# Neural structured learning with TensorFlow 2.0

In this example, we'll demonstrate how to use [Neural Structured Learning](https://www.tensorflow.org/neural_structured_learning) (NSl) to augmented the training process of unstructured data with structured signals. We'll train the NSL model using the [CORA](https://relational.fit.cvut.cz/dataset/CORA) dataset. It contains scientific publications, separated in 7 categories. Each publication is represented with multi-hot encoded vector, which indicates all the words present in the publication text. This represents the unstructured portion of the dataset. Additionally, the dataset contains a graph of citations between the publications, which represents the structured portion.

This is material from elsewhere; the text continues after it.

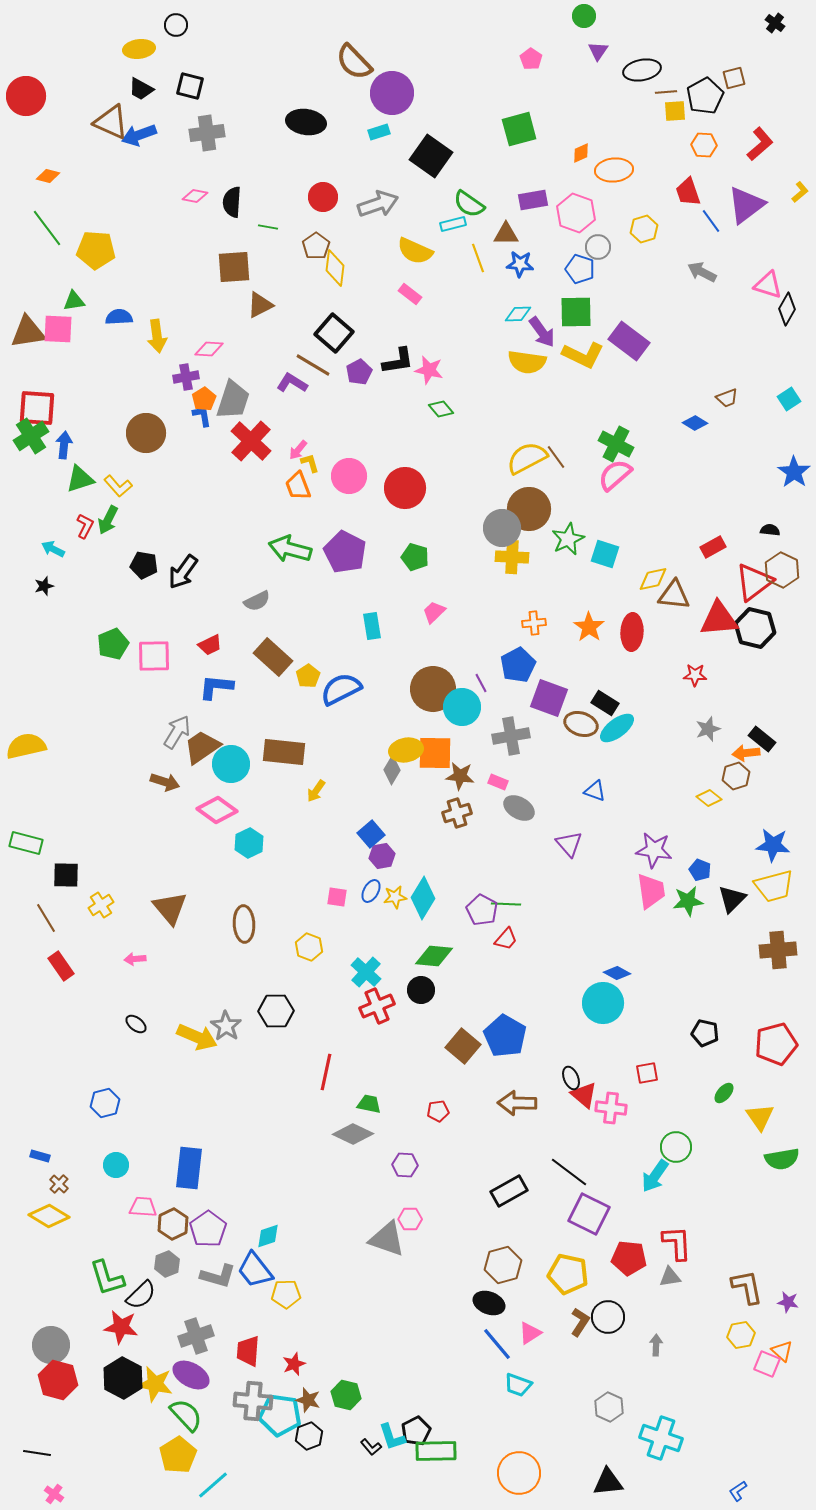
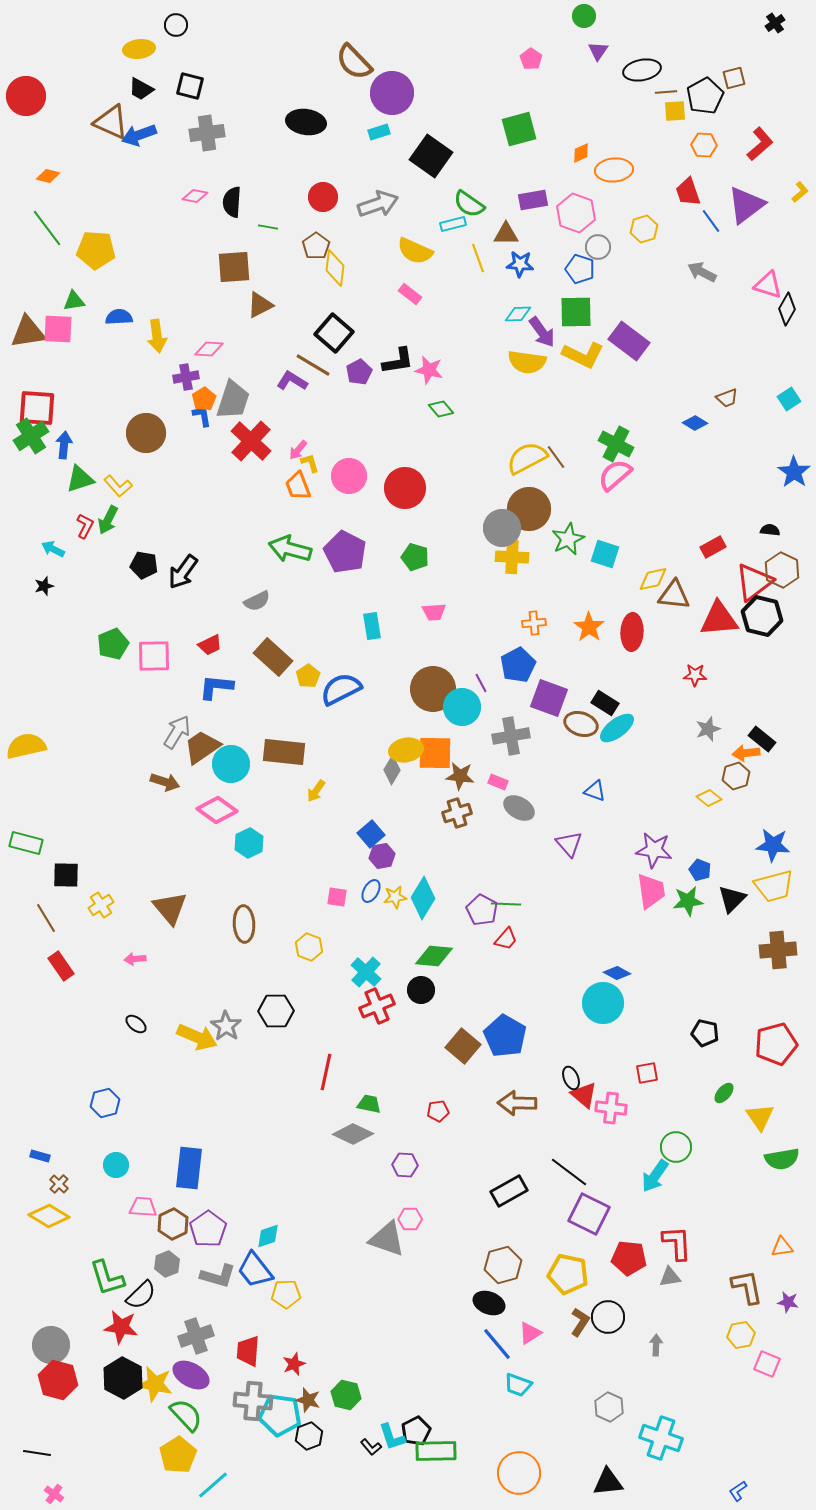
black cross at (775, 23): rotated 18 degrees clockwise
purple L-shape at (292, 383): moved 2 px up
pink trapezoid at (434, 612): rotated 140 degrees counterclockwise
black hexagon at (755, 628): moved 7 px right, 12 px up
orange triangle at (782, 1351): moved 104 px up; rotated 50 degrees counterclockwise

In this example, we'll use the multi-hot encoded publications as input to a classification network, which will classify each publication in its corresponding class. We'll also augment the training with the structured graph of citations. <br />
_Fort more details, check out the book._

Let's start with the imports:

In [1]:
import neural_structured_learning as nsl
import tensorflow as tf

Next, let's define the parameters of the training and the model:

In [2]:
# Cora dataset path
TRAIN_DATA_PATH = 'data/train_merged_examples.tfr'
TEST_DATA_PATH = 'data/test_examples.tfr'
# Constants used to identify neighbor features in the input.
NBR_FEATURE_PREFIX = 'NL_nbr_'
NBR_WEIGHT_SUFFIX = '_weight'
# Dataset parameters
NUM_CLASSES = 7
MAX_SEQ_LENGTH = 1433
# Number of neighbors to consider in the composite loss function
NUM_NEIGHBORS = 1
# Training parameters
BATCH_SIZE = 128

We'll continue with the pre-processing of the dataset, which is implemented with the `make_dataset` (on dataset level) and `parse_example` (on sample level) functions. The final result is an instance of `tf.data.TFRecordDataset`:

In [3]:
def parse_example(example_proto: tf.train.Example) -> tuple:
    """
    Extracts relevant fields from the example_proto
    :param example_proto: the example
    :return: A data/label pair, where
        data is a dictionary containing relevant features of the example
    """
    # The 'words' feature is a multi-hot, bag-of-words representation of the
    # original raw text. A default value is required for examples that don't
    # have the feature.
    feature_spec = {
        'words':
            tf.io.FixedLenFeature(shape=[MAX_SEQ_LENGTH],
                                  dtype=tf.int64,
                                  default_value=tf.constant(
                                      value=0,
                                      dtype=tf.int64,
                                      shape=[MAX_SEQ_LENGTH])),
        'label':
            tf.io.FixedLenFeature((), tf.int64, default_value=-1),
    }
    # We also extract corresponding neighbor features in a similar manner to
    # the features above.
    for i in range(NUM_NEIGHBORS):
        nbr_feature_key = '{}{}_{}'.format(NBR_FEATURE_PREFIX, i, 'words')
        nbr_weight_key = '{}{}{}'.format(NBR_FEATURE_PREFIX, i, NBR_WEIGHT_SUFFIX)
        feature_spec[nbr_feature_key] = tf.io.FixedLenFeature(
            shape=[MAX_SEQ_LENGTH],
            dtype=tf.int64,
            default_value=tf.constant(
                value=0, dtype=tf.int64, shape=[MAX_SEQ_LENGTH]))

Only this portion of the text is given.